(What is expected)
The answer must give back every line of the data exactly, with no pictures.

(Records supplied)
* * * * *

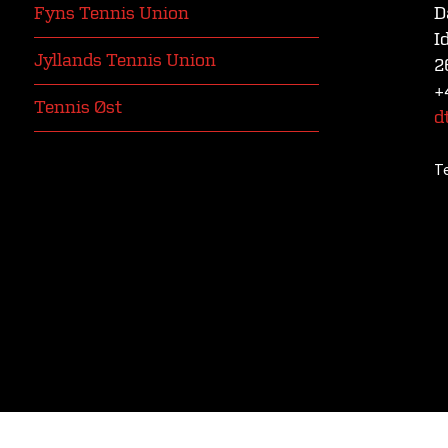
Fyns Tennis Union
D
I
Jyllands Tennis Union
2
+
Tennis Øst
d
T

* * * * *

(Result below)
Fyns Tennis Union
D
I
Jyllands Tennis Union
2
+
Tennis Øst
d
T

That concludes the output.